The Wisdom Of Great Writers

Maria Popova compiles a remarkably eclectic “reading list” of all the advice on writing from famous authors she’s featured on Brain Pickings over the years, ranging from 19th century figures like Herbert Spencer to contemporary writers such as Mary Karr. Here’s an aphorism she includes from Kurt Vonnegut:

Write to please just one person. If you open a window and make love to the world, so to speak, your story will get pneumonia.

Choose Your Own Conclusion

S. Hope Mills spots a provocative passage from a recent Tim Parks essay about not finishing books:

To put a novel down before the end, then, is simply to acknowledge that for me its shape, its aesthetic quality, is in the weave of the plot and, with the best novels, in the meshing of the writing style with that weave. Style and plot, overall vision and local detail, fascinate together, in a perfect tangle. Once the structure has been set up and the narrative ball is rolling, the need for an end is just an unfortunate burden, an embarrassment, a deplorable closure of so much possibility.

Mills comments:

The idea of an ending as an “unfortunate burden” may be a bit dramatic, but the other idea, that a novel’s possibility doesn’t rest solely on the ending, is an interesting one. Engaging a good story, isn’t—and can’t be—a highly controlled experience. While we writers would like for readers to feel our sentences, interpret our characters and move through the story exactly as we intended, we can’t talk them through the experience page by page. We have to leave quite a lot in their hands. And frankly, when we’re on the other side, as readers, those are the stories we love best, the ones where we’re equipped and then trusted to figure things out for ourselves.

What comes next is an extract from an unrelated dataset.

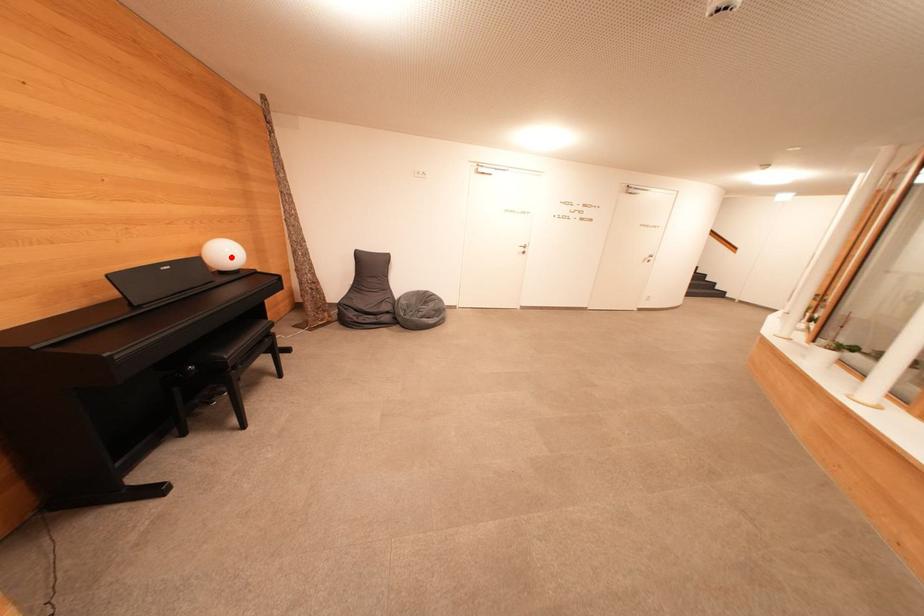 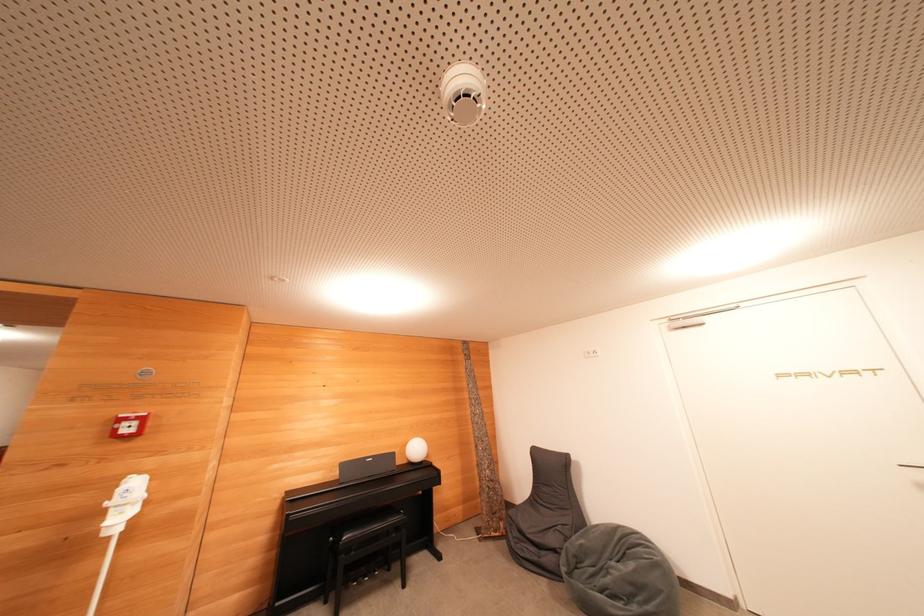 Question: I am providing you with two images of the same scene from different viewpoints. Given a red point in image1, look at the same physical point in image2. Is it:

Choices:
 (A) Closer to the viewpoint
 (B) Farther from the viewpoint

Answer: (B) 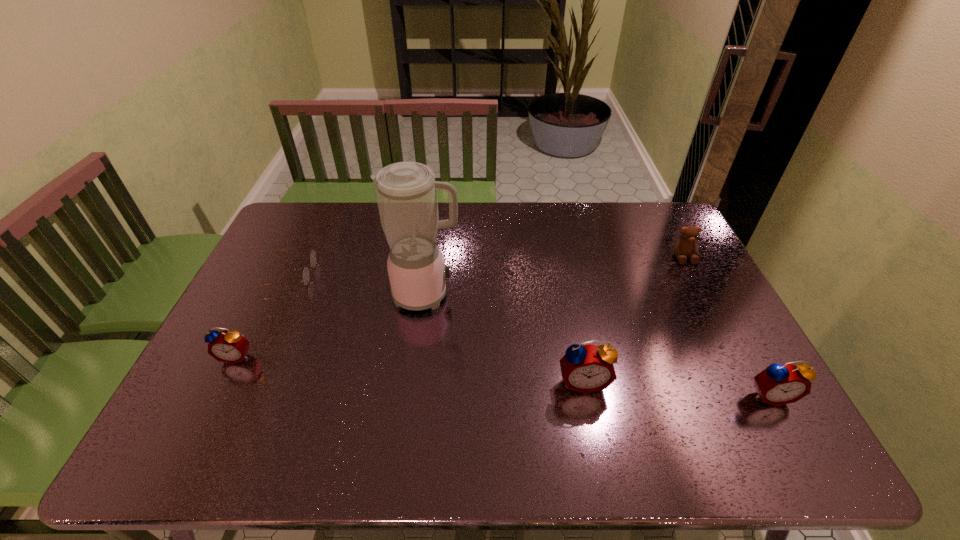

When I think about what I’ve long loved about reading, it’s the different worlds that scoop me up, my senses fully engaged. The writer, of course, is my guide, but I still have a role to play, too—I’m interacting with the information that’s been given to me. That’s what makes the deepest reading experience. And because this is my story now, too, I might be ready for closure sooner than another reader, sooner even than the author.